▶ What you have to do: Look through the material and copy each line holding "Formu".

▶ Data for analysis:
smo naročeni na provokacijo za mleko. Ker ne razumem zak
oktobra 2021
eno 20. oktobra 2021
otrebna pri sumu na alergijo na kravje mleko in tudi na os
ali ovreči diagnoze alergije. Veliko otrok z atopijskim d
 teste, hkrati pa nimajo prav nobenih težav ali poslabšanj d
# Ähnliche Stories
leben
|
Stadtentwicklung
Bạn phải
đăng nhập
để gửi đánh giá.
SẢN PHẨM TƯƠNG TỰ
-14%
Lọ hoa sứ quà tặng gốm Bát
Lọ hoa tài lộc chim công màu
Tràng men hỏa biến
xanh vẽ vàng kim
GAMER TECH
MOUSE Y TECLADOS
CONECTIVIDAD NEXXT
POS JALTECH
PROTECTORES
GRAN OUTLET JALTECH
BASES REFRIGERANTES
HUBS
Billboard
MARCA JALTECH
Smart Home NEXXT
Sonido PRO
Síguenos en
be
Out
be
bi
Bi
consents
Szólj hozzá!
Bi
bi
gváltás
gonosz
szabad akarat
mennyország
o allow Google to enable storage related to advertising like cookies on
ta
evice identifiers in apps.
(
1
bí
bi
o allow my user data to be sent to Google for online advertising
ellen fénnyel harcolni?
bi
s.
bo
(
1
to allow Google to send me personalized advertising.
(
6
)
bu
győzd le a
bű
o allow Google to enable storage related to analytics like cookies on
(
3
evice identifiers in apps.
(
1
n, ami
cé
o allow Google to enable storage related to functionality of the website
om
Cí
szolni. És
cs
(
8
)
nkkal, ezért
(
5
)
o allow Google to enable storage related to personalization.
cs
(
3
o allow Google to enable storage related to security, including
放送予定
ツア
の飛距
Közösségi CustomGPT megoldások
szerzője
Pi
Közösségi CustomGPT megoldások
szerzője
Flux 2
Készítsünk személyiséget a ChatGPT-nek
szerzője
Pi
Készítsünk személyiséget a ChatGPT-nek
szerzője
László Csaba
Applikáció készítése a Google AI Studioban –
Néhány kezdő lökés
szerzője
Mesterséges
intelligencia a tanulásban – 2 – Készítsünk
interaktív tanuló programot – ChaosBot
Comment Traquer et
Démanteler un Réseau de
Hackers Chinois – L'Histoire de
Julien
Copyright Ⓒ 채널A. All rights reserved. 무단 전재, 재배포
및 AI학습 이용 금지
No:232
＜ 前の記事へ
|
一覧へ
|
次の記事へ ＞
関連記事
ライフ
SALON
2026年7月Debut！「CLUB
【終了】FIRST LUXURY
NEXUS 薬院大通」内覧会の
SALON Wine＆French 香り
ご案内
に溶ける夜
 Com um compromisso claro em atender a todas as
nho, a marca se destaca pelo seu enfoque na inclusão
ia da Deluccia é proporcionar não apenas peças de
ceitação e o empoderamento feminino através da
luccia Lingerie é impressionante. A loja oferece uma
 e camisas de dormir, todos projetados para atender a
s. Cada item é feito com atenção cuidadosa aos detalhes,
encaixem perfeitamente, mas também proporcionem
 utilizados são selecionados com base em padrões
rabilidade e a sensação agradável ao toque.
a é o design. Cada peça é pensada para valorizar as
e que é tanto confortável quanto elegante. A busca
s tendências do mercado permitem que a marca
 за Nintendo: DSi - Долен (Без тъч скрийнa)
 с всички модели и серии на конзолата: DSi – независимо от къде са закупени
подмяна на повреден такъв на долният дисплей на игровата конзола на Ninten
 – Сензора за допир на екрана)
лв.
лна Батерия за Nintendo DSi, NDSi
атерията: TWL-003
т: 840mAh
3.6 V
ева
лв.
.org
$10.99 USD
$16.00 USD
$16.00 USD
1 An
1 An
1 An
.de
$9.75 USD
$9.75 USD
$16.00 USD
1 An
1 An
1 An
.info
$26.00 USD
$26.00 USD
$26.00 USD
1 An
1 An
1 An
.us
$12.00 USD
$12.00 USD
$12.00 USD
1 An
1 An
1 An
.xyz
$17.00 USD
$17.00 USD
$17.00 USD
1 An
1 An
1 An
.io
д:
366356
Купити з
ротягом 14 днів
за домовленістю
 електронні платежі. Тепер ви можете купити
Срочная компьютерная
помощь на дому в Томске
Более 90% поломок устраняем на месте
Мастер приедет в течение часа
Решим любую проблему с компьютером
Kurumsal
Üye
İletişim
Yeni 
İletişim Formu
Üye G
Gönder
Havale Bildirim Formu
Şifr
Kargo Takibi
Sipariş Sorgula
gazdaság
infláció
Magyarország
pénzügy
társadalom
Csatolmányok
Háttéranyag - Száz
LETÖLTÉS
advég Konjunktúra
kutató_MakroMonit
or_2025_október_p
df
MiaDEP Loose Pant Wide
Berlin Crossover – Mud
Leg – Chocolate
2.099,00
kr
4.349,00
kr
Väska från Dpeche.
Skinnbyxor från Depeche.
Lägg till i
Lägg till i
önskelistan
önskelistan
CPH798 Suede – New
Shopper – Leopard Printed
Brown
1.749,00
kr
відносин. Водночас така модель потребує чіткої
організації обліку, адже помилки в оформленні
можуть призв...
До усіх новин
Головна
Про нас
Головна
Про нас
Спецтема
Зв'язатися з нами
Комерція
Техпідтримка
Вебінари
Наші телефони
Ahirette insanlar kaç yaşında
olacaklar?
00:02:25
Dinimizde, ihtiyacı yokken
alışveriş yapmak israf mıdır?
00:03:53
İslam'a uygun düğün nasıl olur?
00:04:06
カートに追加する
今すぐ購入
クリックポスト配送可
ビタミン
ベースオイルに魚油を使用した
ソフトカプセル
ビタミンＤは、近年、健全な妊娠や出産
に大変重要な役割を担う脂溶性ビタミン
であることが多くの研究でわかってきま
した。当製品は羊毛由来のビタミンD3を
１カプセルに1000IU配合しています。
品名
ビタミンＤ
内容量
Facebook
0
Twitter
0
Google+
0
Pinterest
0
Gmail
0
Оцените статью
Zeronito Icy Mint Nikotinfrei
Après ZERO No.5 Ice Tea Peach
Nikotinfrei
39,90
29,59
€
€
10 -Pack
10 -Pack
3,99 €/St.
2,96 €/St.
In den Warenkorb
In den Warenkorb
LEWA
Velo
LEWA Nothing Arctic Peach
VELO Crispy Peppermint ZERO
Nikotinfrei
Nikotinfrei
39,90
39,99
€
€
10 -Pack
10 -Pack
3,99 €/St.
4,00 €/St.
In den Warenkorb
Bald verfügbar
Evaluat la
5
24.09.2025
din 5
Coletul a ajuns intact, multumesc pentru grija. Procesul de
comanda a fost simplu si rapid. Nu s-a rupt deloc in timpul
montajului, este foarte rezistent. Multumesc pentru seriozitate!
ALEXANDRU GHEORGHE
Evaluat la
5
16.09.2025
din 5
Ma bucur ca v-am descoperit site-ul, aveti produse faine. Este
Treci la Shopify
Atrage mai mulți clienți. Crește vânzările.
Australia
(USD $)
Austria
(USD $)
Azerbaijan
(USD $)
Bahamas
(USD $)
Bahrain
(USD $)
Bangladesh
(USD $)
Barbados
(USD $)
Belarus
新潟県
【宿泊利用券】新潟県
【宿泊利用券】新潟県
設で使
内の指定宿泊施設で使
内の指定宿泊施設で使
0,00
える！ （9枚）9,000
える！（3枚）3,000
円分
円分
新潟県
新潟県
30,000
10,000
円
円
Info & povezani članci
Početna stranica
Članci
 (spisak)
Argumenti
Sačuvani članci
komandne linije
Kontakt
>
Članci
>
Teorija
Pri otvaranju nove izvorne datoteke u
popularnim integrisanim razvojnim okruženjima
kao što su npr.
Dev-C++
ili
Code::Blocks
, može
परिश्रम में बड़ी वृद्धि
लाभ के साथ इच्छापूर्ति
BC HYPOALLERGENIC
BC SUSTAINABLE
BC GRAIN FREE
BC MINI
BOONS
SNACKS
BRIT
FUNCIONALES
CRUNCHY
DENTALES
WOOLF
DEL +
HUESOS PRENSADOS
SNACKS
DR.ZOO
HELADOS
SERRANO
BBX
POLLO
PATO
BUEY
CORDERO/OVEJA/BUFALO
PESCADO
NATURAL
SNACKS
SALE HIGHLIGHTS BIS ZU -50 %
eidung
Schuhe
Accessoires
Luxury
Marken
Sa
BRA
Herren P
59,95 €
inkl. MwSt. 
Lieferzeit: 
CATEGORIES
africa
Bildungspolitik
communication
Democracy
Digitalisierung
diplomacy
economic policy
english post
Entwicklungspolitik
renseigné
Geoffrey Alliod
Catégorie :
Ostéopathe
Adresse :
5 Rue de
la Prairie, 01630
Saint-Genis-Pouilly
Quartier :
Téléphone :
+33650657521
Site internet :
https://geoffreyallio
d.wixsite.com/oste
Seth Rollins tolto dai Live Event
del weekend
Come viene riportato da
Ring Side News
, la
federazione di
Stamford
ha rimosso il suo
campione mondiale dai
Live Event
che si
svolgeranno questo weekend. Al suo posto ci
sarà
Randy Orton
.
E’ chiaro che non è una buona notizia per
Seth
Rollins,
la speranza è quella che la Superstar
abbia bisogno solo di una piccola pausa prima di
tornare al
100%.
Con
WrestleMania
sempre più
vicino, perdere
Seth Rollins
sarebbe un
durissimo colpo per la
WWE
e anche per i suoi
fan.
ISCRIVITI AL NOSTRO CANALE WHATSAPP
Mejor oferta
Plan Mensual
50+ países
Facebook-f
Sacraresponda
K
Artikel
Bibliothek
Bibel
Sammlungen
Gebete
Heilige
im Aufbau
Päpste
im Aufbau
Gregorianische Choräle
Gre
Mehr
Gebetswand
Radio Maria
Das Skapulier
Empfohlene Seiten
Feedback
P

▶ Written response:
İletişim Formu
Havale Bildirim Formu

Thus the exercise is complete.